Material for this task ▸
________________

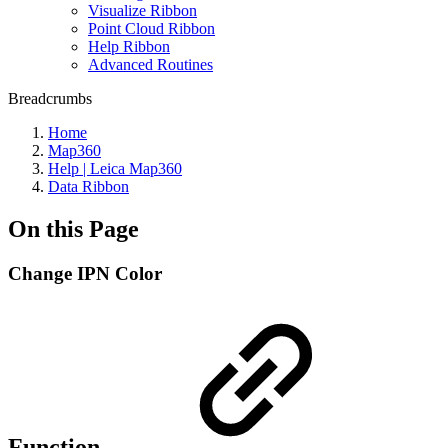
Visualize Ribbon
Point Cloud Ribbon
Help Ribbon
Advanced Routines
Breadcrumbs
Home
Map360
Help | Leica Map360
Data Ribbon
On this Page
Change IPN Color
Function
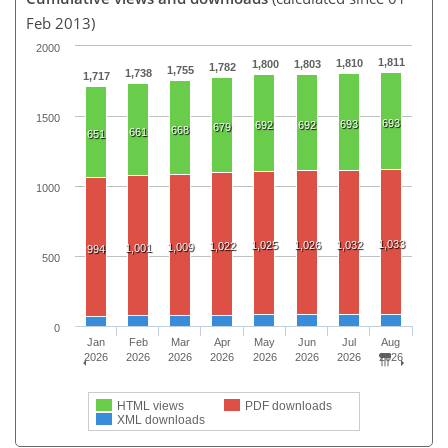
Feb 2013)
2000
1,811
1,810
1,800
1,803
1,782
1,755
1,738
1,717
1500
693
693
692
692
679
668
661
651
1000
1,033
1,025
1,026
1,032
1,022
1,009
1,001
994
500
0
Jan
Feb
Mar
Apr
May
Jun
Jul
Aug
2026
2026
2026
2026
2026
2026
2026
2026
HTML views
PDF downloads
XML downloads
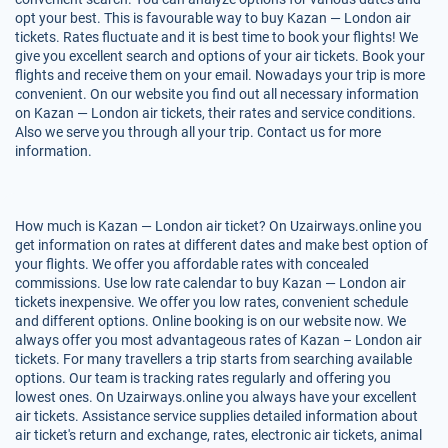
opt your best. This is favourable way to buy Kazan — London air
tickets. Rates fluctuate and it is best time to book your flights! We
give you excellent search and options of your air tickets. Book your
flights and receive them on your email. Nowadays your trip is more
convenient. On our website you find out all necessary information
on Kazan — London air tickets, their rates and service conditions.
Also we serve you through all your trip. Contact us for more
information.
How much is Kazan — London air ticket? On Uzairways.online you
get information on rates at different dates and make best option of
your flights. We offer you affordable rates with concealed
commissions. Use low rate calendar to buy Kazan — London air
tickets inexpensive. We offer you low rates, convenient schedule
and different options. Online booking is on our website now. We
always offer you most advantageous rates of Kazan – London air
tickets. For many travellers a trip starts from searching available
options. Our team is tracking rates regularly and offering you
lowest ones. On Uzairways.online you always have your excellent
air tickets. Assistance service supplies detailed information about
air ticket's return and exchange, rates, electronic air tickets, animal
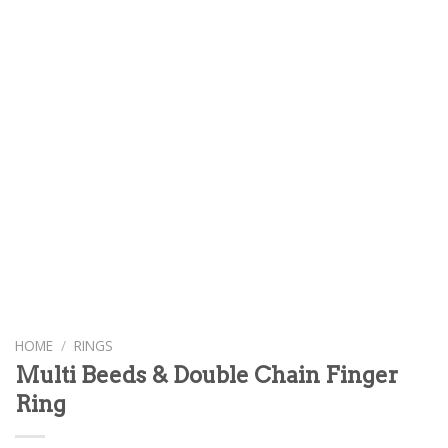
HOME
/
RINGS
Multi Beeds & Double Chain Finger
Ring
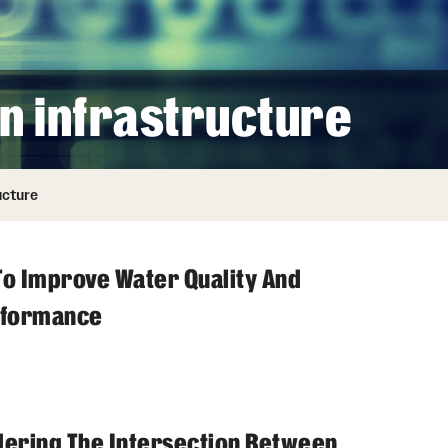
n infrastructure
ucture
To Improve Water Quality And
rformance
ering The Intersection Between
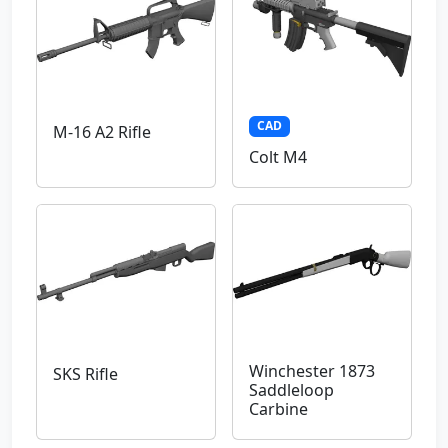
CAD
M-16 A2 Rifle
Colt M4
Winchester 1873
SKS Rifle
Saddleloop
Carbine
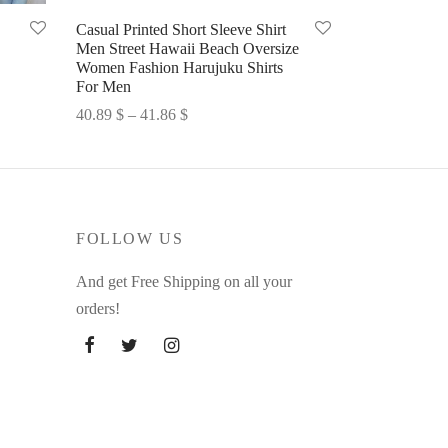
Casual Printed Short Sleeve Shirt
Men Street Hawaii Beach Oversize
Women Fashion Harujuku Shirts
For Men
Price
40.89
$
–
41.86
$
range:
Select options
40.89 $
through
41.86 $
FOLLOW US
And get Free Shipping on all your
orders!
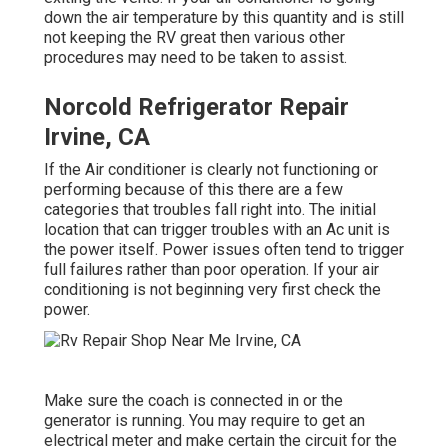
down the air temperature by this quantity and is still
not keeping the RV great then various other
procedures may need to be taken to assist.
Norcold Refrigerator Repair
Irvine, CA
If the Air conditioner is clearly not functioning or
performing because of this there are a few
categories that troubles fall right into. The initial
location that can trigger troubles with an Ac unit is
the power itself. Power issues often tend to trigger
full failures rather than poor operation. If your air
conditioning is not beginning very first check the
power.
Make sure the coach is connected in or the
generator is running. You may require to get an
electrical meter and make certain the circuit for the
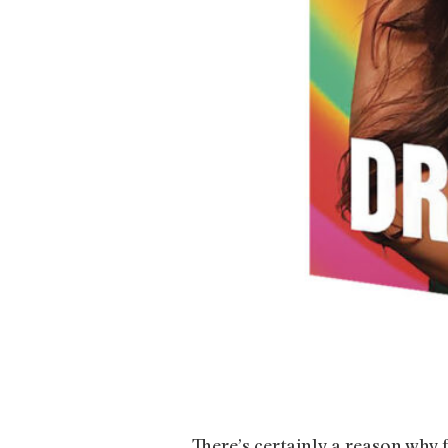
There’s certainly a reason why 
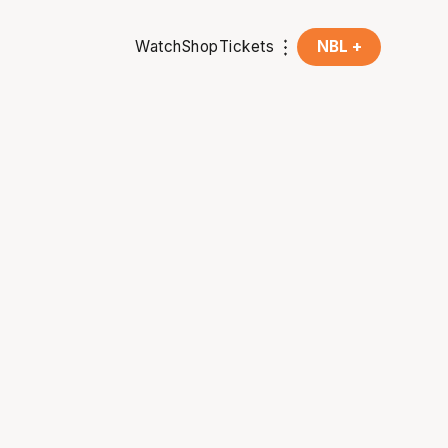
Watch
Shop
Tickets
NBL +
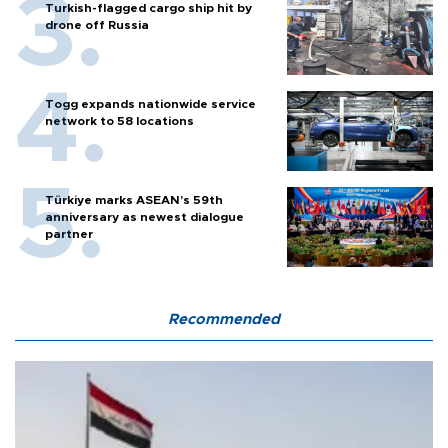
Turkish-flagged cargo ship hit by
drone off Russia
Togg expands nationwide service
network to 58 locations
Türkiye marks ASEAN’s 59th
anniversary as newest dialogue
partner
Recommended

________________

Work instruction ▸ Search the records above for the string "London". Copy every line that contains it.

Answer section ▸
opt your best. This is favourable way to buy Kazan — London air
on Kazan — London air tickets, their rates and service conditions.
How much is Kazan — London air ticket? On Uzairways.online you
commissions. Use low rate calendar to buy Kazan — London air
always offer you most advantageous rates of Kazan – London air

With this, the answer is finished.